To compute the response, we represent each individual decision as a function \(\phi\) and sum the responses:
\[ f(\mathbf{x}) = \mathbb{E}[y | \mathbf{x}] = \sum_{m=1}^M w_m \mathbb{1} (\mathbf{x} \in R_m) = \sum_{m=1}^M w_m \phi(\mathbf{x};\mathbf{v}_m), \]
where \(R_m\) is the \(m^{\text{th}}\) region, \(w_m\) is the mean response, and \(\mathbf{v}_m\) is the choice of variable to split on along with its threshold value. Note that this is not a differentiable function due to the indicator function.
Example: Iris Dataset
To see this on real data, consider the Iris flower dataset. For example, we will look at a decision tree model that classifies each flower into either setosa, versicolor, or virginica.

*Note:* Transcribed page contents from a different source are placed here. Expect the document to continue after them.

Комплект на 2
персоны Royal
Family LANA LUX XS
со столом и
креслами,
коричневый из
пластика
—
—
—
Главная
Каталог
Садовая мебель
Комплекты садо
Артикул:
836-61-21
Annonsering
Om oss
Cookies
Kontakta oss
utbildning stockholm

We are given data about a new iris and want to classify it using this tree. Our sample has a sepal length of 6.1cm, a sepal width of 2.8cm, a petal length of 4.7cm, and a petal width of 1.2cm. The first decision considers the petal width. Our sample has a width of 1.2, so it continues down the right branch.
The second decision consideres petal width again. Since our sample does not have a width greater than 1.75, we continue down the left branch.

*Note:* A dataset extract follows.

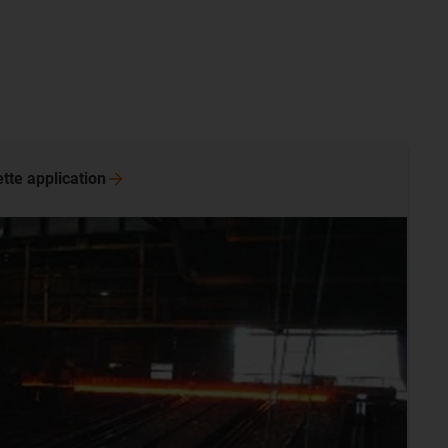
ette
application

At this point, the model was optimized to now consider the petal length. Our length comes in at 4.7, just shy of going down the right path.
We now arrive at the last decision. Since our petal length is not greater than 1.65, the model classifies this sample as versicolor.
Growing a Tree
To grow a tree, a decision needs to be made as to whether or not the current set of data can be split based on some feature. As such, there should be a reliable way of determining if a feature provided a good split. This is evaluated using a cost function and selecting the feature and value corresponding to the minimum cost:
\[ (j^*, t^*) = \text{arg} \min_{j\in\{1, \dots, D\}} \min_{t \in \mathcal{T}_j} \text{cost}(\{\mathbf{x}_i, y_i : x_{ij} \leq t\}) + \text{cost}(\{\mathbf{x}_i, y_i : x_{ij} > t\}). \]

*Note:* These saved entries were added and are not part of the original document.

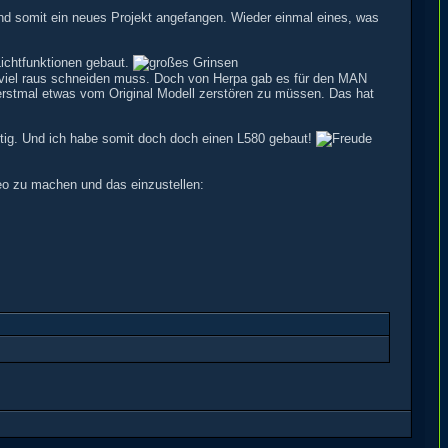
nd somit ein neues Projekt angefangen. Wieder einmal eines, was
ichtfunktionen gebaut.
viel raus schneiden muss. Doch von Herpa gab es für den MAN
rstmal etwas vom Original Modell zerstören zu müssen. Das hat
rtig. Und ich habe somit doch doch einen L580 gebaut!
eo zu machen und das einzustellen:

In words, this function finds a value \(t\) such that groups the data with the lowest cost. For a regression task, the cost function is typically defined as
\[ \text{cost}(\mathcal{D}) = \sum_{i \in \mathcal{D}}(y_i - \bar{y})^2, \]
where
\[ \bar{y} = \frac{1}{|\mathcal{D}|}\sum_{i \in \mathcal{D}} y_i. \]
Splits that result in clusters with high variance may still see a higher cost, even though they are the minimum.
As their alternative name implies, decision trees can also be used for classification. The splits are still based on features and threshold values at each branch. When a split is considered, a class-conditional probability is estimated for that data.
Splitting the Data
Given a set of data that makes it to node \(i\), denoted \(\mathcal{D}_i\), a fitting procedure must select the feature and threshold value that minimizes the cost. If the feature is continuous, the range of search values is selected by sorting a list of unique values from the subset of data. For each unique value, the cost is computed by splitting the data into two groups based on the threshold value. The threshold value that minimizes the cost is selected.
In the case of categorical data, we would intuitively split the data into a set of data that contains the category and a set that does not. The cost is then computed for each category. The category that minimizes the cost is selected.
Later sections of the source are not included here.